Eines sollten Sie vorher klären. Der Löser muss nicht auf derselben Maschine liegen wie der Browser. Der lokale Modus lauscht auf der Loopback-Adresse und bedient nur dieses Gerät, der Servermodus lauscht auf Ihrer Netzwerk- oder öffentlichen IP, sodass eine zweite Maschine, ein VPS oder ein gehosteter Runner dieselbe Instanz über die API erreichen kann. Beide sind unter Verbindungseinstellungenbeschrieben, und weiter unten folgt ein kurzer Abschnitt zum Serverfall.

Schritt 1: die Signale lesen, die früh entscheiden

Fangen Sie mit den billigen an. Jedes kommerzielle Anti-Bot-Skript liest sie in den ersten Millisekunden, weil es synchrone Property-Zugriffe ohne Netzwerkkosten sind. Fügen Sie das in die Konsole der Seite ein, die Sie tatsächlich blockiert, und nicht in einen leeren Tab, denn einige Werte hängen am Dokument.

// Paste into DevTools, or hand it to your driver's evaluate call
// so it runs in the real page context rather than a fresh tab.
const leaks = {
  webdriver: navigator.webdriver,
  plugins: navigator.plugins.length,
  languages: navigator.languages.join(","),
  cores: navigator.hardwareConcurrency,
  memory: navigator.deviceMemory,
  platform: navigator.platform,
  hasChrome: !!window.chrome,
  hasRuntime: !!(window.chrome && window.chrome.runtime),
};
console.table(leaks);   // read every row, not just the first

Eine echte Chrome-Sitzung meldet die webdriver-Property als undefined, drei bis acht Einträge in der Plugin-Liste, mindestens zwei akzeptierte Sprachen, eine Kernzahl passend zur Maschine, einen Plattform-String wie Win32 oder MacIntel und ein gefülltes window.chrome-Objekt mit einer runtime darin.

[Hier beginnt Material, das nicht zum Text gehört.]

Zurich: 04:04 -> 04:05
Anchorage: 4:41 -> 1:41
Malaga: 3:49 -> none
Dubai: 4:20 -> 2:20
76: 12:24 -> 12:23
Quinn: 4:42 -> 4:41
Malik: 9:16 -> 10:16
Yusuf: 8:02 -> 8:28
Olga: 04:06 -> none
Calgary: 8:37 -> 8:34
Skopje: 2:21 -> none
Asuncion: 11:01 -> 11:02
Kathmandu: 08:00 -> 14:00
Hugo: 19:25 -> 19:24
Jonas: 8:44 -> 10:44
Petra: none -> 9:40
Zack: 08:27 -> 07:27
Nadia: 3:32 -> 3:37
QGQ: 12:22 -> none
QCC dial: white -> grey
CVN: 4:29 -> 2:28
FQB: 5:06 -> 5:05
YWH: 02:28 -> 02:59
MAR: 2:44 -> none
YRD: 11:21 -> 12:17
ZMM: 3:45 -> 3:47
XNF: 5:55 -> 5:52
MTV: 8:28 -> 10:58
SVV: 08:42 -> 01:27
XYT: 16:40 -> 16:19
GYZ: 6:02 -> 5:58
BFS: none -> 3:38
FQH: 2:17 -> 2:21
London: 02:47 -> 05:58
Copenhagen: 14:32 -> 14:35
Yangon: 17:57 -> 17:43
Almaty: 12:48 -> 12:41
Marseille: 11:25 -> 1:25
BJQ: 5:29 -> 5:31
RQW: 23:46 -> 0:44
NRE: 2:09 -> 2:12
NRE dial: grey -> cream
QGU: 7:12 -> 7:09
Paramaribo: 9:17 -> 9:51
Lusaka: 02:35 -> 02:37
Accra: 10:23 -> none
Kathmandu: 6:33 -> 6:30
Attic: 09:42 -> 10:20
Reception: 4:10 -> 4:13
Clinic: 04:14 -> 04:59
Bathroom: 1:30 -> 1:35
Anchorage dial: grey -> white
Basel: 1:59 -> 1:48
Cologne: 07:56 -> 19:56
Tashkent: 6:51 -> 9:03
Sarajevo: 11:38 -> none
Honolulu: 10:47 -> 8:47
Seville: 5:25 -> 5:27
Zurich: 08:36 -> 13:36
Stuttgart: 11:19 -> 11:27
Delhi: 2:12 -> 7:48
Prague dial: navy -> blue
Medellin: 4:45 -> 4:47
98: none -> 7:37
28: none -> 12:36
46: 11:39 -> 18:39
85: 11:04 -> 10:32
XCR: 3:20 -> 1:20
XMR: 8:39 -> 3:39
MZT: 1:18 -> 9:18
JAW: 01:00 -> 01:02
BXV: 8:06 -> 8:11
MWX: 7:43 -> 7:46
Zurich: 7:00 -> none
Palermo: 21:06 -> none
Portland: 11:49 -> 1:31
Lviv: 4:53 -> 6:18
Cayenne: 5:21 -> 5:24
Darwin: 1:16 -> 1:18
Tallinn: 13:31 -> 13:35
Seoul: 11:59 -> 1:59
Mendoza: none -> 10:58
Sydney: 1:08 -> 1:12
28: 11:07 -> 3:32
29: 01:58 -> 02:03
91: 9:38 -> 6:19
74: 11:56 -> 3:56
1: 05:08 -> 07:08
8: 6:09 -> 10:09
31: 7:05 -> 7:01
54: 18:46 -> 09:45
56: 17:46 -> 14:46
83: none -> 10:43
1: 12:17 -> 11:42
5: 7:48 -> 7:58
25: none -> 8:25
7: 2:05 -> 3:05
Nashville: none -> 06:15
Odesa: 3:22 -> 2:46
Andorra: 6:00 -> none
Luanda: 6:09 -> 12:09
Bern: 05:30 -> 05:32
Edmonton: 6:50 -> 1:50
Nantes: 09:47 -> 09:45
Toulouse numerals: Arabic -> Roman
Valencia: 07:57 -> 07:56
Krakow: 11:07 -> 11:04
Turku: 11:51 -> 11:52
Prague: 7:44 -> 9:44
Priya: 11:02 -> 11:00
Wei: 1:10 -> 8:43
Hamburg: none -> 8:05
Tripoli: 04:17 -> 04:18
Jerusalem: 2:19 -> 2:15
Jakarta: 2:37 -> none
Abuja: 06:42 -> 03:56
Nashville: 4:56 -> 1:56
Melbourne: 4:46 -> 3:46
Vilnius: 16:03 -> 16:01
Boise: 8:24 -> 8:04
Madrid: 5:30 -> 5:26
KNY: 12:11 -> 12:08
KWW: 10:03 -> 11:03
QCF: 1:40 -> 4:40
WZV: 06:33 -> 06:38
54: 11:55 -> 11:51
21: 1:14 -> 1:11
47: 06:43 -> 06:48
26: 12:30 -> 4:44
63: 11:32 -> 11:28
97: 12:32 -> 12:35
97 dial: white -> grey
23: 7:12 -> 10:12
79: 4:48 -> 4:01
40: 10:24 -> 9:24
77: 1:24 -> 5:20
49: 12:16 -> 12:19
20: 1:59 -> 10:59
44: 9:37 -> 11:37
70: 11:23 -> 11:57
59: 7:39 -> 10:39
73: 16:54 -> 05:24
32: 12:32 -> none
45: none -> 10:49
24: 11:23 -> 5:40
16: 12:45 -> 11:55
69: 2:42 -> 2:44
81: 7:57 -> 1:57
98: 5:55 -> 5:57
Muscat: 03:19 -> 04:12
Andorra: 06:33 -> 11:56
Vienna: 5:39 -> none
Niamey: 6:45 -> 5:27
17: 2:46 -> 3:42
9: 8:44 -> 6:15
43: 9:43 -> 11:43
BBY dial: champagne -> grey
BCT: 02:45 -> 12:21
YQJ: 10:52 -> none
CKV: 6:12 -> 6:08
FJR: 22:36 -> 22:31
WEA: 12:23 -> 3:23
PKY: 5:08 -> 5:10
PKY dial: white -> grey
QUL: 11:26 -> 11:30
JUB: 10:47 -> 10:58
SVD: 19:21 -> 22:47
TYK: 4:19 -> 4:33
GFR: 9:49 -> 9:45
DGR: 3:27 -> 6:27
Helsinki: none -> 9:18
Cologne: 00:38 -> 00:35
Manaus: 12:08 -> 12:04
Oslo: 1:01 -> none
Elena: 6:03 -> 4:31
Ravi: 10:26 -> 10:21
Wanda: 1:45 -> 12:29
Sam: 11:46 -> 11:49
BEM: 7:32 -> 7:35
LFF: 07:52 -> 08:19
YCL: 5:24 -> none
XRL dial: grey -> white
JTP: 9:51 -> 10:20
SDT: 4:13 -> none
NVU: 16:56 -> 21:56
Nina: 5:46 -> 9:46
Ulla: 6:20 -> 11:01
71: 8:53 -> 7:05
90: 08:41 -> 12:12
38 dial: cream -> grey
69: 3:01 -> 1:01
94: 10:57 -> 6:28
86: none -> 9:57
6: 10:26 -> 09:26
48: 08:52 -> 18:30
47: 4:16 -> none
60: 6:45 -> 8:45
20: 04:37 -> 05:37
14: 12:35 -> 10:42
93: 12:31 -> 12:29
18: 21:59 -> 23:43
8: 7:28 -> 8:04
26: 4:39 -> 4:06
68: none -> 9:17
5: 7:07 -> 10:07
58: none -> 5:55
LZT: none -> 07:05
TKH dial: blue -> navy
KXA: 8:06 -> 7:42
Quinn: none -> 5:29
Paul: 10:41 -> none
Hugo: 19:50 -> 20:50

Ein automatisierter Container meldet meist true, null, eine Sprache, zwei Kerne, Linux x86_64 und bei den letzten beiden Punkten gar nichts.

Die webdriver-Property kennen die meisten, und sie ist der einzige Eintrag der Liste, der absichtlich da ist. Sie ist standardisiert: die W3C-WebDriver-Spezifikation verlangt, dass ein konformer Treiber ein Flag setzt, das genau diese Property nach außen zeigt, und MDN dokumentiert dasselbe Verhalten. Sie ist also kein Bug, den jemand zu beheben vergessen hat, sondern der Browser, der genau tut, was die Spezifikation ihm vorschreibt.

Lesen Sie die Zeilen zusammen und nicht einzeln, denn Erkennungsskripte prüfen sie auf Übereinstimmung. Ein Windows-User-Agent neben einem Linux-Plattform-String ist ein deutlich stärkeres Signal als jeder der beiden Werte allein, und genau daran scheitert fast jeder selbstgebaute Patch im ersten Versuch.

Schritt 2: nach Treiber-Artefakten im window suchen

Chromedriver und die Injection-Schicht von Selenium hinterlassen benannte globale Variablen. Sie sind trivial aufzulisten, kein legitimer Nutzer hat sie, und ein Treffer ist ein Beweis und keine Wahrscheinlichkeit.

// Injected globals from Chromedriver and Selenium. A clean
// browser prints the word clean and nothing else.
const prefixes = ["__cdc", "__selenium", "__webdriver", "__driver"];
const found = Object.keys(window).filter(
  (k) => prefixes.some((p) => k.startsWith(p))
);
// Two more that Chromedriver adds under fixed names.
for (const name of ["domAutomation", "domAutomationController"]) {
  if (window[name] !== undefined) found.push(name);
}
console.log(found.length ? found : "clean");

Ein Treffer hier ist das Wertvollste, was dieses Audit liefern kann, weil es daran nichts zu deuten gibt. Ein zufälliger Name, der mit dem Präfix cdc beginnt, ist der klassische Chromedriver-Marker, und die übliche Antwort darauf lautet: nicht länger von Hand patchen, sondern auf einen Treiber-Build wechseln, der ihn für Sie entfernt. Diesen Weg haben wir separat im Leitfaden CAPTCHAs in undetected-chromedriver behandelnbeschrieben, und das größere Selenium-Bild steht auf der Seite Selenium-Captcha-Löser , die die Treiberoptionen ausführlicher behandelt.

Schritt 3: die GPU fragen, wofür sie sich hält

WebGL gibt Grafikhersteller und Renderer als einfache Strings heraus, und ein Container ohne GPU muss ehrlich den Namen seines Software-Fallbacks nennen. Das ist das Lauteste, was headless Chrome in Docker verrät, und kein navigator-Patch kommt daran heran.

// The renderer is exposed as a plain string, so read it directly.
const gl = document.createElement("canvas").getContext("webgl");
const dbg = gl.getExtension("WEBGL_debug_renderer_info");
console.log(
  gl.getParameter(dbg.UNMASKED_VENDOR_WEBGL),
  gl.getParameter(dbg.UNMASKED_RENDERER_WEBGL)
);
// SwiftShader, llvmpipe, Mesa or VMware means no real GPU here.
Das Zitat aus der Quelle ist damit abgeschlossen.